Ma mère était d’un avis différent. On sentait, dans toutes ses paroles, la hâte qu’elle avait de se débarrasser de moi. Pourquoi ? Est-ce que je la gênais ? Cela me fit de la peine, non pour moi, je vous assure, mais pour elle… Je n’aimais pas à la surprendre en flagrant délit d’égoïsme et de dureté.
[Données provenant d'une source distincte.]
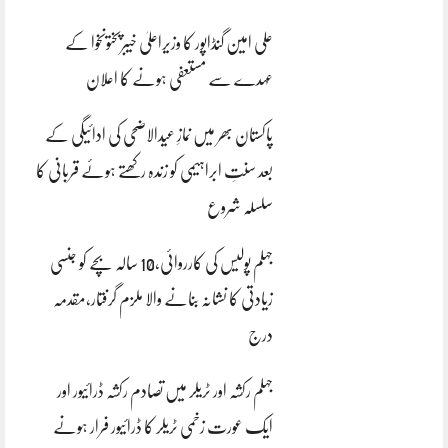
علی امین گنڈاپور کا وزیراعلیٰ خیبرپختونخوا کے
عہدے سے مستعفی ہونے کا اعلان
پاکستان بھر میں نمازِ عیدالاضحی کی ادائیگی کے
بعد سنتِ ابراہیمی کو زندہ رکھتے ہوئے قربانی کا
سلسلہ شروع
جہلم پولیس کی کارروائی،10 سالہ بچے کو جنسی
زیادتی کا نشانہ بنانے والا ملزم گرفتار،مقدمہ
درج
جہلم رکشہ اور ٹریلر میں تصادم رکشہ ڈرائیور اور
ایک عورت زخمی ٹریلر کا ڈرائیور فرار ہونے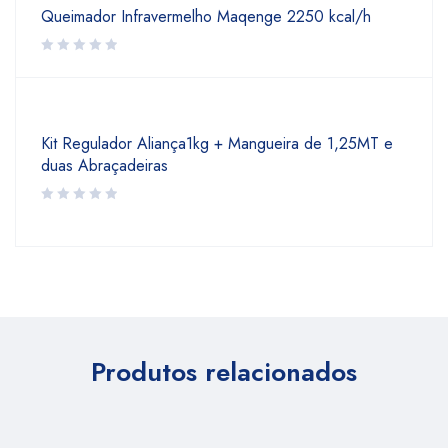
Queimador Infravermelho Maqenge 2250 kcal/h
Kit Regulador Aliança1kg + Mangueira de 1,25MT e
duas Abraçadeiras
Produtos relacionados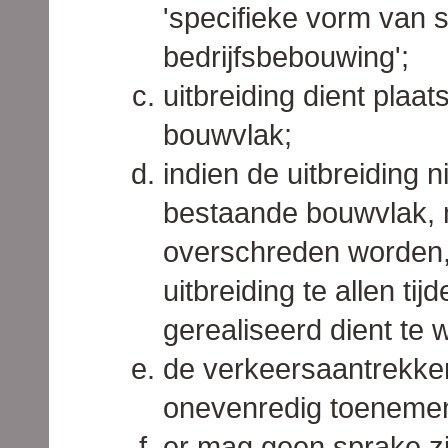
'specifieke vorm van s
bedrijfsbebouwing';
uitbreiding dient plaa
bouwvlak;
indien de uitbreiding 
bestaande bouwvlak, 
overschreden worden,
uitbreiding te allen t
gerealiseerd dient te 
de verkeersaantrekke
onevenredig toeneme
er mag geen sprake z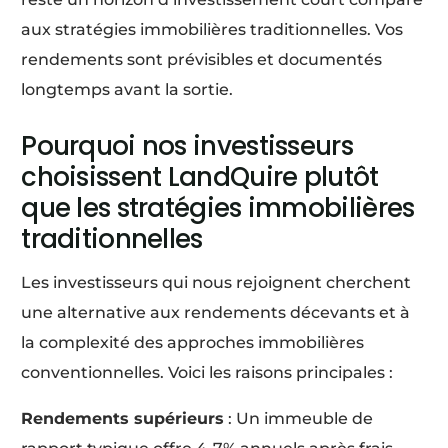
aux stratégies immobilières traditionnelles. Vos
rendements sont prévisibles et documentés
longtemps avant la sortie.
Pourquoi nos investisseurs
choisissent LandQuire plutôt
que les stratégies immobilières
traditionnelles
Les investisseurs qui nous rejoignent cherchent
une alternative aux rendements décevants et à
la complexité des approches immobilières
conventionnelles. Voici les raisons principales :
Rendements supérieurs
: Un immeuble de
Aux objections de plus en plus indécises de mon père, elle répliquait :

— Une place comme ça !… C’est une chance incroyable. Si nous n’en profitons pas, nous l’aurons toujours sur les bras ! Que peut-il devenir ici, sinon manger de la nourriture qu’il ne gagne même pas !…

— Enfin, il t’aide. Il tient tes livres !

— Eh bien ! il ne manquerait plus que ça !

— Oui, mais, Paris !

— Voilà-t-il pas une grande affaire ?… Il s’arrangera, donc !…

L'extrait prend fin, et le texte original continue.